College can be a stressful experience for a variety of reasons. In fact, a survey by Business Insider showed that college students worry about a lot of things, especially money, but also how to manage stress and alcohol use. And the stressors of college are even harder to manage for students of color and those from low-income backgrounds.
Researchers and education policy professionals have known for quite some time that such students have a harder time adjusting to, and staying in college environments. For example, the cost of college is an even greater concern for students without much money than it is for better off students. And dropout rates are correspondingly elevated. In fact, about 38 percent of low-income borrowers of student loans drop out of college, compared to 25 percent of high-income borrowers.
But you also have to take into account the non-financial supports that lower income students and students of color often need, such as mentoring, academic assistance, and soft skill development for navigating white-collar professional environments. The work of full-service programs that provide this variety of supports has been shown to make a difference in getting students to graduation.

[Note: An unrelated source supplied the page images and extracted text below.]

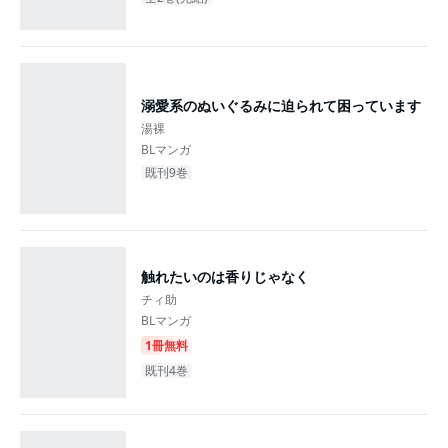
溺愛系のぬいぐるみに迫られて困っています
湯裸
BLマンガ
既刊9巻
触れたいのは香りじゃなく
チィ助
BLマンガ
1冊無料
既刊4巻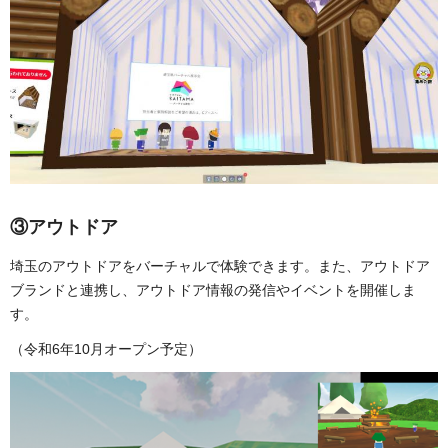
③アウトドア
埼玉のアウトドアをバーチャルで体験できます。また、アウトドア
ブランドと連携し、アウトドア情報の発信やイベントを開催しま
す。
（令和6年10月オープン予定）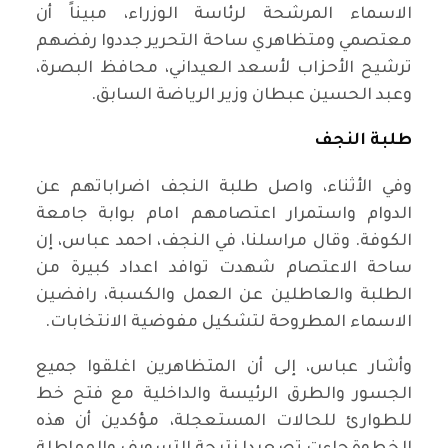
الاسماء المرشحة لرئاسة الوزراء، مبيناً أن
معتصمي ومتظاهري ساحة التحرير جددوا رفضهم
ترشيح الأحزاب لأسعد العيداني، محافظ البصرة،
وعبد الحسين عبطان وزير الرياضة ‏السابق.
طلبة النجف
وفي الأثناء، واصل طلبة النجف اضراباتهم عن
الدوام واستمرار اعتصامهم امام بوابة جامعة
الكوفة. وقال مراسلنا، في النجف، احمد عباس، إن
ساحة الاعتصام شهدت ‏توافد ‏اعداد كبيرة من
الطلبة والعاطلين عن العمل والكسبة، رافضين
الاسماء المطروحة لتشكيل مفوضية الانتخابات. ‏
وأشار عباس، إلى أن المتظاهرين اغلقوا جميع
الجسور والطرق الرئيسة ‏والداخلية ‏مع ‏فتح خط
للطوارئ للحالات المستعجلة، مؤكدين أن هذه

Now research out of the University of Texas at Austin backs up many smaller studies on the topic with findings from a comprehensive 9,500 student study. More specifically, the study looked at preparing first-generation students and students of color for the challenges they would encounter in college. When such students were helped to recognize the stressors of college as “normal and temporary” they were more likely to stay enrolled and get better grades throughout their first year at university.
The conversation of emotional and motivational supports to get students through college ties in to Big Think expert Tavis Smiley’s analysis that the conversation on improving opportunity for all should revolve around the issue of economic mobility. Education could be just such a tool.